Structured page parsing data
◇ ◇ ◇ ◇ ◇
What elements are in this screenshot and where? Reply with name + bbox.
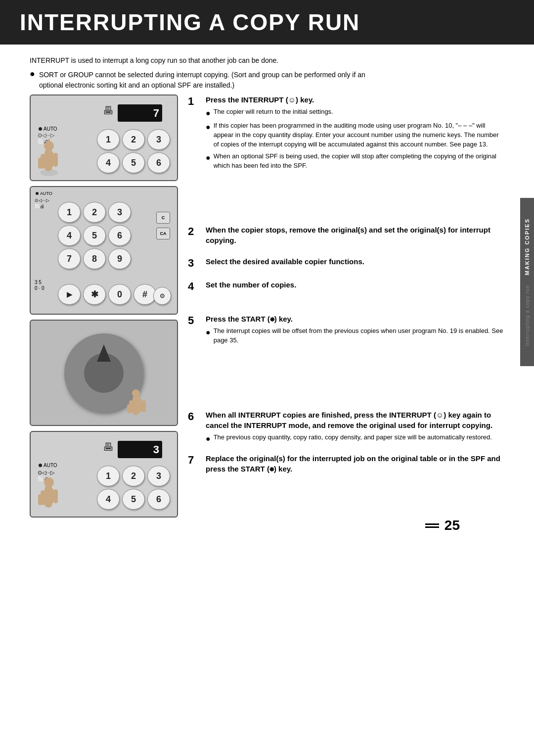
fp-btn-1[interactable]: 1 [58, 202, 81, 223]
svg-rect-3 [48, 151, 53, 167]
d4-btn-2[interactable]: 2 [122, 466, 145, 486]
step-7-content: Replace the original(s) for the interrup… [206, 453, 504, 476]
device-display-4: 3 [118, 441, 162, 458]
auto-text-4: AUTO [44, 463, 57, 468]
page-line-2 [425, 526, 439, 528]
svg-rect-4 [53, 153, 58, 167]
label-00: 0 · 0 [35, 285, 44, 291]
fp-btn-6[interactable]: 6 [108, 225, 131, 246]
hand-illustration-4 [36, 475, 63, 513]
bullet-icon-6: ● [206, 433, 211, 444]
display-value-4: 3 [153, 443, 159, 456]
step-1-bullet-2: ● If this copier has been programmed in … [206, 121, 504, 149]
step-5-content: Press the START (⎈) key. ● The interrupt… [206, 314, 504, 345]
svg-rect-16 [48, 488, 53, 504]
steps-container: 🖶 7 AUTO ⊙◁···▷ ⬜🖨 1 2 3 4 5 [30, 94, 504, 518]
c-button[interactable]: C [156, 212, 170, 224]
step-2-num: 2 [188, 225, 202, 239]
num-btn-6[interactable]: 6 [147, 152, 170, 173]
fp-btn-5[interactable]: 5 [83, 225, 106, 246]
auto-text: AUTO [44, 126, 57, 132]
step-7-title: Replace the original(s) for the interrup… [206, 453, 504, 474]
device-illustration-2: AUTO ⊙◁···▷ ⬜🖨 1 2 3 4 5 6 7 8 9 [30, 186, 178, 315]
sidebar-sub-label: Interrupting a copy run [525, 285, 530, 346]
bullet-icon: ● [30, 69, 35, 79]
svg-rect-12 [127, 404, 131, 413]
step-4-title: Set the number of copies. [206, 280, 504, 290]
page-num-lines [425, 523, 439, 528]
copy-icon-4: 🖶 [103, 441, 114, 454]
dial-inner [84, 353, 124, 393]
side-buttons: C CA [156, 212, 170, 239]
bullet-icon-2: ● [206, 121, 211, 133]
display-value-1: 7 [153, 107, 159, 120]
d4-btn-4[interactable]: 4 [97, 489, 120, 510]
auto-label: AUTO [39, 126, 57, 132]
numpad-short-grid: 1 2 3 4 5 6 [97, 129, 170, 173]
auto-label-2: AUTO [36, 191, 52, 196]
step-3-content: Select the desired available copier func… [206, 256, 504, 269]
device-illustration-4: 🖶 3 AUTO ⊙◁···▷ ⬜🖨 1 2 3 4 5 6 [30, 431, 178, 518]
svg-rect-5 [38, 158, 42, 169]
fp-btn-8[interactable]: 8 [83, 248, 106, 269]
fp-btn-3[interactable]: 3 [108, 202, 131, 223]
page-line-1 [425, 523, 439, 525]
step-1-content: Press the INTERRUPT (☺) key. ● The copie… [206, 94, 504, 170]
fp-btn-2[interactable]: 2 [83, 202, 106, 223]
step-2-content: When the copier stops, remove the origin… [206, 225, 504, 247]
bullet-icon-1: ● [206, 107, 211, 119]
fp-btn-7[interactable]: 7 [58, 248, 81, 269]
auto-dot-4 [39, 464, 42, 467]
fp-btn-asterisk[interactable]: ✱ [83, 284, 106, 305]
device-illustration-3 [30, 320, 178, 426]
intro-bullet: ● SORT or GROUP cannot be selected durin… [30, 70, 376, 91]
numpad-full-grid: 1 2 3 4 5 6 7 8 9 [58, 202, 131, 292]
step-3-num: 3 [188, 257, 202, 271]
svg-point-13 [132, 389, 140, 397]
step-3-title: Select the desired available copier func… [206, 256, 504, 267]
fp-btn-9[interactable]: 9 [108, 248, 131, 269]
numpad-bottom-row: ▶ ✱ 0 # [58, 284, 156, 305]
num-btn-3[interactable]: 3 [147, 129, 170, 150]
svg-rect-10 [137, 398, 142, 412]
hand-illustration-1 [36, 139, 63, 176]
svg-rect-18 [38, 494, 42, 505]
step-1-num: 1 [188, 95, 202, 109]
arrow-indicators: ⊙◁···▷ [38, 132, 54, 139]
hand-illustration-3 [125, 389, 150, 419]
step-2-block: 2 When the copier stops, remove the orig… [188, 225, 504, 247]
step-6-num: 6 [188, 410, 202, 424]
device-display-1: 7 [118, 104, 162, 122]
d4-btn-1[interactable]: 1 [97, 466, 120, 486]
num-btn-1[interactable]: 1 [97, 129, 120, 150]
intro-text: INTERRUPT is used to interrupt a long co… [30, 55, 376, 66]
page-title: INTERRUPTING A COPY RUN [20, 9, 514, 36]
d4-btn-3[interactable]: 3 [147, 466, 170, 486]
num-btn-4[interactable]: 4 [97, 152, 120, 173]
arrow-2: ⊙◁···▷ [35, 198, 49, 203]
step-6-block: 6 When all INTERRUPT copies are finished… [188, 410, 504, 444]
icon-2: ⬜🖨 [35, 204, 44, 209]
num-btn-2[interactable]: 2 [122, 129, 145, 150]
step-4-content: Set the number of copies. [206, 280, 504, 292]
instructions-column: 1 Press the INTERRUPT (☺) key. ● The cop… [188, 94, 504, 518]
svg-rect-17 [53, 489, 58, 503]
svg-point-6 [44, 141, 54, 151]
fp-btn-star[interactable]: ▶ [58, 284, 81, 305]
auto-label-4: AUTO [39, 463, 57, 468]
d4-btn-6[interactable]: 6 [147, 489, 170, 510]
step-4-block: 4 Set the number of copies. [188, 280, 504, 294]
step-6-bullet-1: ● The previous copy quantity, copy ratio… [206, 433, 504, 444]
dial-arrow [97, 344, 111, 362]
step-5-bullet-1: ● The interrupt copies will be offset fr… [206, 327, 504, 345]
step-4-num: 4 [188, 280, 202, 294]
sidebar-main-label: MAKING COPIES [524, 218, 530, 275]
d4-btn-5[interactable]: 5 [122, 489, 145, 510]
num-btn-5[interactable]: 5 [122, 152, 145, 173]
fp-btn-0[interactable]: 0 [108, 284, 131, 305]
fp-btn-4[interactable]: 4 [58, 225, 81, 246]
auto-dot [39, 127, 42, 131]
ca-button[interactable]: CA [156, 228, 170, 239]
bullet-icon-3: ● [206, 152, 211, 163]
step-1-title: Press the INTERRUPT (☺) key. [206, 94, 504, 105]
◇ ◇ ◇ ◇ ◇
Work to be completed:
Looking at the records, report the number of lines that hold the string "stops", with no other text.

Result below:
2